* _TASK REQUIREMENTS_
Within the entries below, the lines from the one with "Außenmaße HxBxT: 200x405x410 mm" through the one with "Sitzplätze im Rathaus" are to be set down exactly, both ends kept.
*** Opening of EXCERPTED RECORDS ***
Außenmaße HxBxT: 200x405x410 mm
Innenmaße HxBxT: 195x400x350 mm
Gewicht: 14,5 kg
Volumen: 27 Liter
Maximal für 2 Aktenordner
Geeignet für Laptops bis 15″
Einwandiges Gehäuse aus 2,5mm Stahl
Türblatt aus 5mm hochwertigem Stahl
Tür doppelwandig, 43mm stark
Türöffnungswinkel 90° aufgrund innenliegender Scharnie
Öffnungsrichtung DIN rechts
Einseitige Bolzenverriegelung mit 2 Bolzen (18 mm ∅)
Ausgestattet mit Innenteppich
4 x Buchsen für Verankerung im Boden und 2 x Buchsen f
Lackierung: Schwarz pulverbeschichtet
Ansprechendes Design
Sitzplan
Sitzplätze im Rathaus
*** Close of EXCERPTED RECORDS ***
*** Opening of EXCERPTED RECORDS ***
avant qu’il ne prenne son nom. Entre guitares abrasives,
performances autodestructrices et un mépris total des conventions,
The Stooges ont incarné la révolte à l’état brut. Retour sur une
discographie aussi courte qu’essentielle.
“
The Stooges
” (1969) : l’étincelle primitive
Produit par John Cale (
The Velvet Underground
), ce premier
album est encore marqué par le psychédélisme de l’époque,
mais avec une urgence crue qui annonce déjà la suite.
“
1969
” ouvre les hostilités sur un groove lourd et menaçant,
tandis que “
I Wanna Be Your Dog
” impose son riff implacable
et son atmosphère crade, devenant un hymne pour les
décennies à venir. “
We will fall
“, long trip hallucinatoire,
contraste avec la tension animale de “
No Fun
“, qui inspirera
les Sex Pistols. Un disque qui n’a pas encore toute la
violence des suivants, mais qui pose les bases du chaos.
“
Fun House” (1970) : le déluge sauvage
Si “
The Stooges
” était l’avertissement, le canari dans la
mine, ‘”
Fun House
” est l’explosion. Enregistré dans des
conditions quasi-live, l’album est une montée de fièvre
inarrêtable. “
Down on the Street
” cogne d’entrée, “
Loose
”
*** Close of EXCERPTED RECORDS ***
* _OUTPUT_
Außenmaße HxBxT: 200x405x410 mm
Innenmaße HxBxT: 195x400x350 mm
Gewicht: 14,5 kg
Volumen: 27 Liter
Maximal für 2 Aktenordner
Geeignet für Laptops bis 15″
Einwandiges Gehäuse aus 2,5mm Stahl
Türblatt aus 5mm hochwertigem Stahl
Tür doppelwandig, 43mm stark
Türöffnungswinkel 90° aufgrund innenliegender Scharnie
Öffnungsrichtung DIN rechts
Einseitige Bolzenverriegelung mit 2 Bolzen (18 mm ∅)
Ausgestattet mit Innenteppich
4 x Buchsen für Verankerung im Boden und 2 x Buchsen f
Lackierung: Schwarz pulverbeschichtet
Ansprechendes Design
Sitzplan
Sitzplätze im Rathaus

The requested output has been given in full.